Sejalan dengan itu, Roundtable on Sustainable Palm Oil atau RSPO, dan Asosiasi Petani Kelapa Sawit Indonesia atau Apkasindo tandatangani nota kesepahaman atau MoU, Selasa (9/9) kematim.

Itu terkait percepatan pertumbuhan inklusif, sertifikasi, dan akses pasar bagi petani pekebun Indonesia.

Sebagai produsen minyak sawit terbesar dunia, Indonesia berkontribusi 55 persen dari pasokan global. Kontribusi pekebun sekitar 40 persen dari produksi minyak sawit nasional.

Masalahnya, meski hampir separuh dari produksinya berasal dari pekebun, hasil panen tetap jauh lebih rendah. Rata-rata hanya 2 hingga 3 ton per hektar. Sedang, pada estate-estate yang lebih besar sekitar 6 hingga 8 ton per hektar.

Kesenjangan semakin terasa lantaran keterbatasan akses pembiayaan dan sistem sertifikasi. Itu akan menimbulkan risiko signifikan. Baik terhadap mata pencaharian maupun daya saing nasional.

Lantaran itu, RSPO dan Apkasindo membentuk komitmen bersama demi pertumbuhan yang inklusif. Tujuannya tidak sekadar meningkatkan produktivitas. Tapi, menciptakan partisipasi berkeadilan, pemberdayaan, dan ketahanan ekonomi pedesaan.
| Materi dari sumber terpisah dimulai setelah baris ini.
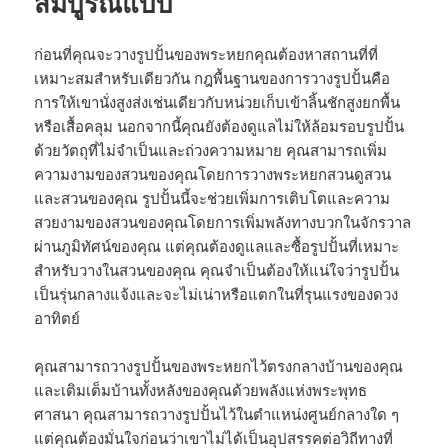
สมบูรณ์แบบ
ก่อนที่คุณจะวางรูปปั้นของพระหยกคุณต้องหาสถานที่ที่
เหมาะสมสำหรับเดียวกัน กฎพื้นฐานของการวางรูปปั้นคือ
การให้เขานั่งสูงส่งเช่นเดียวกับหน่วยเก็บเข้าลิ้นชักสูงยกพื้น
หรือเสื้อคลุม นอกจากนี้คุณยังต้องดูแลไม่ให้ล้อมรอบรูปปั้น
ด้วยวัตถุที่ไม่จำเป็นและถ่วงความหมาย คุณสามารถเพิ่ม
ความงามของสวนของคุณโดยการวางพระหยกสวนดูสวน
และสวนของคุณ รูปปั้นนี้จะช่วยเพิ่มการเติบโตและความ
สวยงามของสวนของคุณโดยการเพิ่มพลังทางบวกในจักรวาล
ผ่านภูมิทัศน์ของคุณ แต่คุณต้องดูแลและซื้อรูปปั้นที่เหมาะ
สำหรับวางในสวนของคุณ คุณจำเป็นต้องให้แน่ใจว่ารูปปั้น
เป็นรุ่นกลางแจ้งและจะไม่เน่าหรือแตกในที่รุนแรงของดวง
อาทิตย์
คุณสามารถวางรูปปั้นของพระหยกไว้ตรงกลางบ้านของคุณ
และเติมเต็มบ้านทั้งหลังของคุณด้วยพลังแห่งพระพุทธ
ศาสนา คุณสามารถวางรูปปั้นไว้ในตำแหน่งศูนย์กลางใด ๆ
แต่คุณต้องมั่นใจก่อนว่าเขาไม่ได้เป็นอุปสรรคต่อวิถีทางที่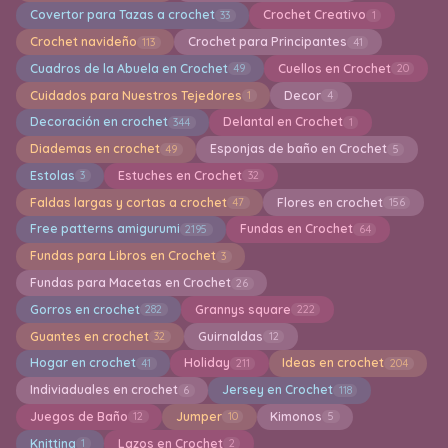
Covertor para Tazas a crochet
Crochet Creativo
33
1
Crochet navideño
Crochet para Principantes
113
41
Cuadros de la Abuela en Crochet
Cuellos en Crochet
49
20
Cuidados para Nuestros Tejedores
Decor
1
4
Decoración en crochet
Delantal en Crochet
344
1
Diademas en crochet
Esponjas de baño en Crochet
49
5
Estolas
Estuches en Crochet
3
32
Faldas largas y cortas a crochet
Flores en crochet
47
156
Free patterns amigurumi
Fundas en Crochet
2195
64
Fundas para Libros en Crochet
3
Fundas para Macetas en Crochet
26
Gorros en crochet
Grannys square
282
222
Guantes en crochet
Guirnaldas
32
12
Hogar en crochet
Holiday
Ideas en crochet
41
211
204
Indiviaduales en crochet
Jersey en Crochet
6
118
Juegos de Baño
Jumper
Kimonos
12
10
5
Knitting
Lazos en Crochet
1
2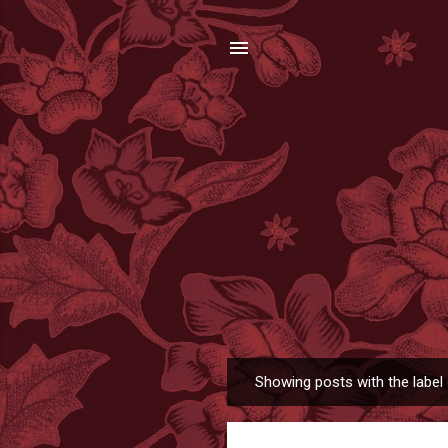
Showing posts with the label
P
o
s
Itu memastikan agar jutaan pekebun tidak ditinggalkan begitu saja. Terlebih saat ini kondisi peningkatan permintaan global akan keberlanjutan.

Head of Smallholder RSPO, Guntur Cahyo Prabowo menyatakan, nota kesepahaman tidak hanya tentang sertifikasi. Tapi, untuk mendorong keadilan, ketahanan, dan pertumbuhan inklusif.

Djelaskan, setiap ton yang hilang karena produktivitas rendah akan mengurangi keunggulan global Indonesia. Maka, upaya yang dilakukan dengan menghilangkan kesenjangan panen tanpa menambah luasan lahan.

“Itu akan semakin mengukuhkan keunggulan kompetitif Indonesia,” ujarnya dilansir dari laman kaltimpost.id, Rabu (10/9). 

Menurutnya, investasi pada pekebun adalah kunci bagi pertumbuhan yang dibutuhkan untuk mencapai target nasional 8 persen. Saat ini dunia membutuhkan sawit keberlanjutan, kemampuan telusur, dan kesetaraan. Itu sebagai aturan baru dalam perdagangan dunia internasional.

"Tanpa tindakan inklusif, Indonesia berisiko kehilangan miliaran dolar setiap tahunnya,” jelasnya.

Akibat kesenjangan produktivitas, ulas Guntur, kehilangan premi pasar, dan dikeluarkan dari pasar global yang memiliki aturan semakin ketat. Misalnya berdasarkan Peraturan Anti Deforestasi Uni Eropa (EUDR). Sehingga perlu memprioritaskan keterlibatan pekebun.

“Nota kesepahaman itu memastikan agar kepemimpinan Indonesia di bidang minyak sawit tetap berketahanan dan berkelanjutan,” sebutnya.